Netgate Discussion Forum
    • Categories
    • Recent
    • Tags
    • Popular
    • Users
    • Search
    • Register
    • Login

    Gateway drops and never comes back

    Scheduled Pinned Locked Moved Routing and Multi WAN
    42 Posts 8 Posters 10.7k Views
    Loading More Posts
    • Oldest to Newest
    • Newest to Oldest
    • Most Votes
    Reply
    • Reply as topic
    Log in to reply
    This topic has been deleted. Only users with topic management privileges can see it.
    • S
      scottmsilver
      last edited by

      Hi there -

      I'm running in to a new problem with 2.5.x. I'm noticing that one of my gateways (Comcast Internet, DHCP acquired address) seems to disappear momentarily from dpinger's perspective. My Gateway / Gateway Group configuration isn't super interesting, but I could provide it if interested. The Internet connections does come back, but pfSense keeps it down thinking there is packet loss. It's as if it forgot to check. I checked and dpinger for that interface was still running. My other gateway is a manually configured line and doesn't have these issues.

      Is the Gateway logs I can see (at failure time a few entries like this, and then no more)

      WAN2ONOPT1_DHCP 1.1.1.1: sendto error: 50
      

      However, if I login to pfSense and run dpinger manually, I can verify that pfSense can send packets through this network successfully

      e.g. the following succeeds

      dpinger -f -B 10.1.10.229 1.1.1.1

      Finally, if I force down the Gateway and then bring it back up, that seems to bring things back up to normal.

      Would appreciate any help. Happy to provide more configuration details.

      Thanks,
      Scott

      1 Reply Last reply Reply Quote 0
      • S
        SypsG
        last edited by

        I have the same problem with my customer but with a different version of pfSense, and our Comcast is not on DHCP. We have a monitor up to let us know when Comcast has issues, so when it stops having issues we can manually down/up the gateway as you are doing.

        Is this a very active community?
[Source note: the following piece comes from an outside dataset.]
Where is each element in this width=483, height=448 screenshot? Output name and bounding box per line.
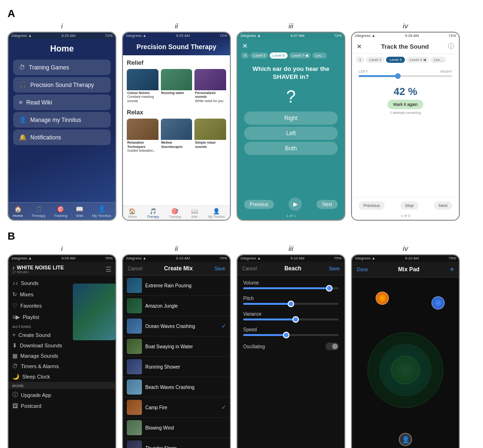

The first few posts I've looked at don't have any responses.

        Mainly commenting to boost your posts visibility,
        George

        S 1 Reply Last reply Reply Quote 0
        • S
          scottmsilver @SypsG
          last edited by

          @sypsg I did eventually, I think, what seems to be a workaround. But it hasn't been long enough to know for sure. I think the idea is that some networks don't like certain sized ping (ICMP) payloads.

          It came from this kind of bug.

          I changed mine from non-zero and it hasn't dropped in about 2 weeks.

          S 1 Reply Last reply Reply Quote 0
          • S
            scottmsilver @scottmsilver
            last edited by

            This post is deleted!
            S 1 Reply Last reply Reply Quote 0
            • S
              scottmsilver @scottmsilver
              last edited by

              @scottmsilver A more correct version.

              @scottmsilver @SypsG Ok, I think I worked this out. My theories were wrong.

              Basically what is going on is pfSense is forgetting to reset the gateway monitor when the Comcast interface comes back up since it comes back up on the same IP address it was on before.

              Here are the details:

              • The Comcast interface goes away, so pfSense loses one of its WANs.
              • When Comcast comes back pfSense requests a new IP via DHCP.
              • Subsequently there is code that is suppose to run when a WAN interfaces gets a new IP.
              • This code is guarded by roughly "isSameAddress()" and since Comcast issues the same address, pfSense does not run this code.
              • This code, in particular, resets the gateway monitor. Since pfSense does not reset it, the old instance of the gateway monitor (dpinger) will continue to run. However, it can never send out any new ICMP/ping messages because the socket refers to a dead interface and not the new one so no pings come back.
              • Thus dpinger never thinks the interface comes back.
              • So why does running dpinger from the command line work, even when the gateway monitor instance doesn't? When run dpinger from the command it it gets a working socket for the new interface.
              • The "quick but wrong" fix is to make this code on line 204 always run. See that I OR'd in 1 into the conditional below.
              if (/*added*/ 1 || !is_ipaddr($oldip) || ($curwanip != $oldip) ||
                  (!is_ipaddrv4($config['interfaces'][$interface]['ipaddr']) && ($config['interfaces'][$interface]['ipaddr'] != 'dhcp'))) {
              	/*
              	 * Some services (e.g. dyndns, see ticket #4066) depend on
              	 * filter_configure() to be called before, otherwise pass out
              	 * route-to rules have the old ip set in 'from' and connections
              	 * do not go through the correct link
              	 */
              	filter_configure_sync();
              
              	/* reconfigure our gateway monitor, dpinger results need to be 
              	 * available when configuring the default gateway */
              	setup_gateways_monitor();
              
              S ? 2 Replies Last reply Reply Quote 0
              • S
                SteveITS Galactic Empire @scottmsilver
                last edited by

                @scottmsilver If you can reproduce you can enter a bug report at redmine.pfsense.org.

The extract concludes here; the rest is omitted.